In connection with our business we and our service providers
collect and retain significant volumes of personally
identifiable information, including credit card numbers of our
customers and other personally identifiable information of our
customers, stockholders and employees. Our customers,
stockholders and employees expect that we will adequately
protect their personal information, and the regulatory
environment surrounding information security and privacy is
increasingly demanding, both in the United States and other
jurisdictions in which we operate. A significant theft, loss or
fraudulent use of customer, stockholder, employee or Company
data by cybercrime or otherwise could adversely impact our
reputation and could result in significant costs, fines and
litigation.
The
market price of our shares may fluctuate.

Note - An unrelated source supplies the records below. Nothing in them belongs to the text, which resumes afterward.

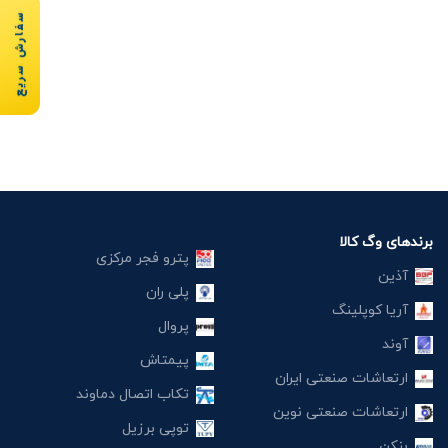
سفارش سریع
برندهای وگ کالا
پترو فجر مرکزی
آذین
پلی ران
آریا کوپلینگ
پروال
آوند
پیمتاش
ارتعاشات صنعتی ایران
تکاب اتصال دماوند
ارتعاشات صنعتی نوین
توپی برزیل
بنکن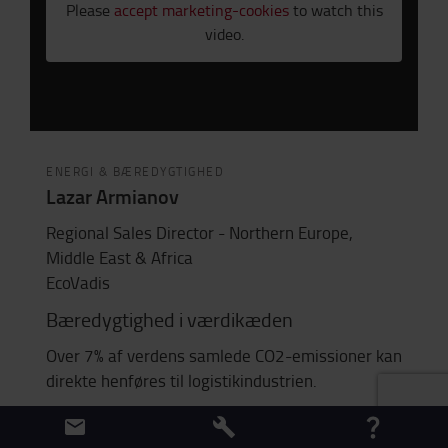
Please
accept marketing-cookies
to watch this
video.
ENERGI & BÆREDYGTIGHED
Lazar Armianov
Regional Sales Director - Northern Europe,
Middle East & Africa
EcoVadis
Bæredygtighed i værdikæden
Over 7% af verdens samlede CO2-emissioner kan
direkte henføres til logistikindustrien.
Lazar vil give et indblik fra verdens største
udbyder af vurderinger af virksomheders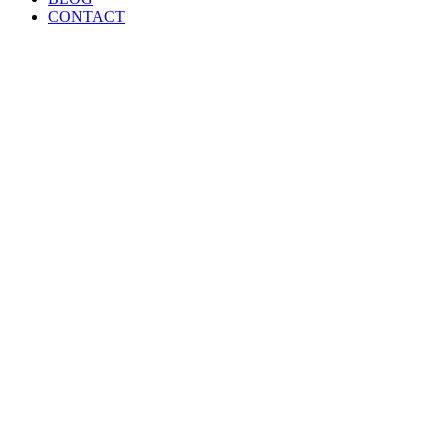
CONTACT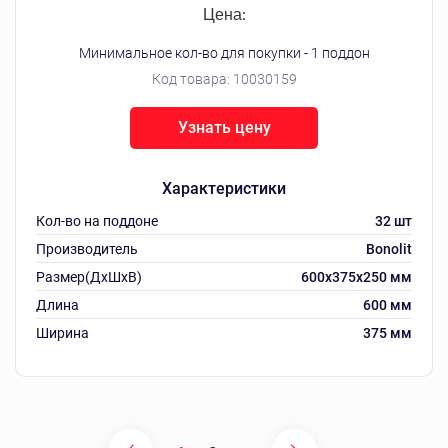
Цена:
Минимальное кол-во для покупки - 1 поддон
Код товара:
10030159
Узнать цену
Характеристики
Кол-во на поддоне
32 шт
Производитель
Bonolit
Размер(ДхШхВ)
600х375х250 мм
Длина
600 мм
Ширина
375 мм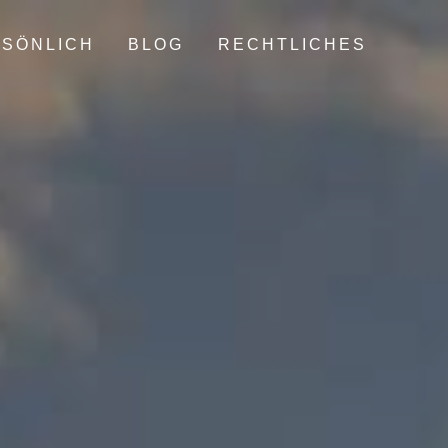
SÖNLICH
BLOG
RECHTLICHES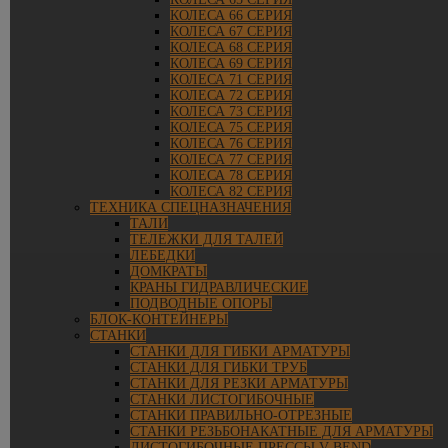
КОЛЕСА 66 СЕРИЯ
КОЛЕСА 67 СЕРИЯ
КОЛЕСА 68 СЕРИЯ
КОЛЕСА 69 СЕРИЯ
КОЛЕСА 71 СЕРИЯ
КОЛЕСА 72 СЕРИЯ
КОЛЕСА 73 СЕРИЯ
КОЛЕСА 75 СЕРИЯ
КОЛЕСА 76 СЕРИЯ
КОЛЕСА 77 СЕРИЯ
КОЛЕСА 78 СЕРИЯ
КОЛЕСА 82 СЕРИЯ
ТЕХНИКА СПЕЦНАЗНАЧЕНИЯ
ТАЛИ
ТЕЛЕЖКИ ДЛЯ ТАЛЕЙ
ЛЕБЕДКИ
ДОМКРАТЫ
КРАНЫ ГИДРАВЛИЧЕСКИЕ
ПОДВОДНЫЕ ОПОРЫ
БЛОК-КОНТЕЙНЕРЫ
СТАНКИ
СТАНКИ ДЛЯ ГИБКИ АРМАТУРЫ
СТАНКИ ДЛЯ ГИБКИ ТРУБ
СТАНКИ ДЛЯ РЕЗКИ АРМАТУРЫ
СТАНКИ ЛИСТОГИБОЧНЫЕ
СТАНКИ ПРАВИЛЬНО-ОТРЕЗНЫЕ
СТАНКИ РЕЗЬБОНАКАТНЫЕ ДЛЯ АРМАТУРЫ
ЛИСТОГИБОЧНЫЕ ПРЕССЫ V-BEND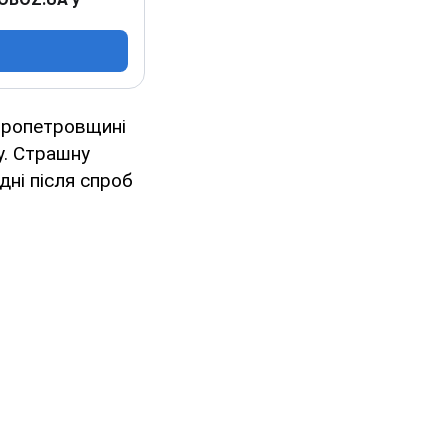
іпропетровщині
у. Страшну
дні після спроб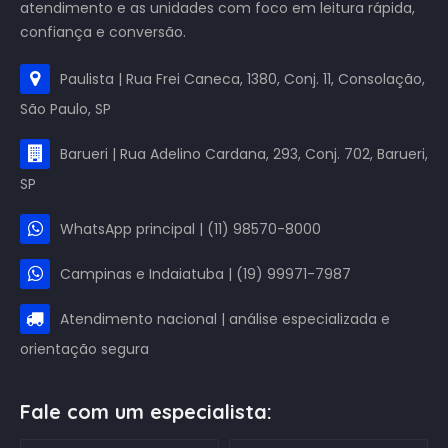
atendimento e as unidades com foco em leitura rápida,
confiança e conversão.
Paulista | Rua Frei Caneca, 1380, Conj. 11, Consolação,
São Paulo, SP
Barueri | Rua Adelino Cardana, 293, Conj. 702, Barueri,
SP
WhatsApp principal | (11) 98570-8000
Campinas e Indaiatuba | (19) 99971-7987
Atendimento nacional | análise especializada e
orientação segura
Fale com um especialista: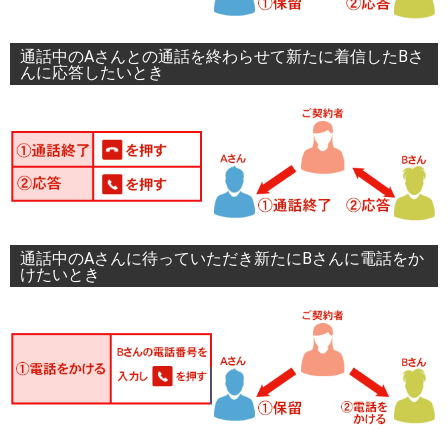
通話中のAさんとの通話を終わらせて新たに着信したBさ
んに応答したいとき
通話中のAさんに待っていただき新たにBさんに電話をか
けたいとき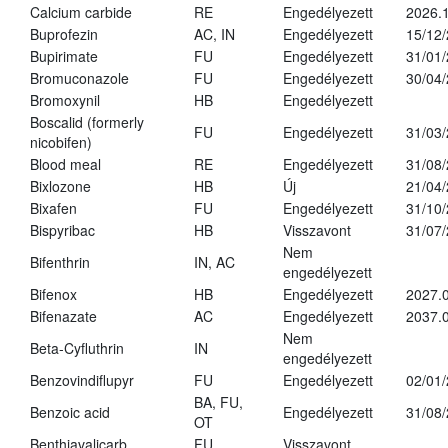
Calcium carbide
RE
Engedélyezett
2026.1
Buprofezin
AC, IN
Engedélyezett
15/12
Bupirimate
FU
Engedélyezett
31/01
Bromuconazole
FU
Engedélyezett
30/04
Bromoxynil
HB
Engedélyezett
Boscalid (formerly
FU
Engedélyezett
31/03
nicobifen)
Blood meal
RE
Engedélyezett
31/08
Bixlozone
HB
Új
21/04
Bixafen
FU
Engedélyezett
31/10
Bispyribac
HB
Visszavont
31/07
Nem
Bifenthrin
IN, AC
engedélyezett
Bifenox
HB
Engedélyezett
2027.0
Bifenazate
AC
Engedélyezett
2037.
Nem
Beta-Cyfluthrin
IN
engedélyezett
Benzovindiflupyr
FU
Engedélyezett
02/01
BA, FU,
Benzoic acid
Engedélyezett
31/08
OT
Benthiavalicarb
FU
Visszavont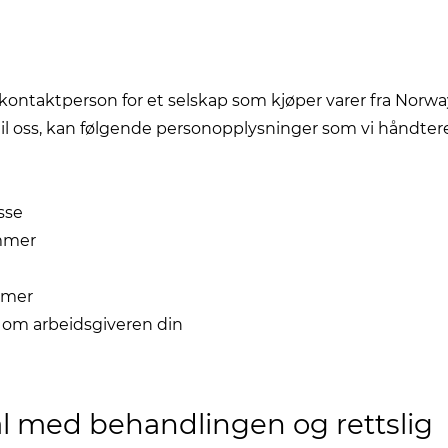
ontaktperson for et selskap som kjøper varer fra Norway
til oss, kan følgende personopplysninger som vi håndtere
sse
ummer
mmer
n om arbeidsgiveren din
l med behandlingen og rettslig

The market price of our common stock may fluctuate depending
upon many factors some of which may be beyond our control,
including: our quarterly or annual earnings or those of other
companies in our industry; actual or anticipated fluctuations in
our operating results due to seasonality and other factors
related to our business; changes in accounting principles or
rules; announcements by us or our competitors of significant
acquisitions or dispositions; the failure of securities analysts
to cover our common stock; changes in earnings estimates by
securities analysts or our ability to meet those estimates; the
operating and stock price performance of other comparable
companies; overall market fluctuations; and general economic
conditions. Stock markets in general have experienced volatility
that has often been unrelated to the operating performance of a
particular company. These broad market fluctuations may
adversely affect the trading price of our common stock.
Your
percentage ownership in Wyndham Worldwide may be diluted in the
future.
Your percentage ownership in Wyndham Worldwide may be diluted in
the future because of equity awards that we expect will be
granted over time to our directors, officers and employees as
well as due to the exercise of options issued. In addition, our
Board may issue shares of our common and preferred stock, and
debt securities convertible into shares of our common and
preferred stock, up to certain regulatory thresholds without
shareholder approval.
Provisions
in our certificate of incorporation, by-laws and under Delaware
law may prevent or delay an acquisition of our Company, which
could impact the trading price of our common stock.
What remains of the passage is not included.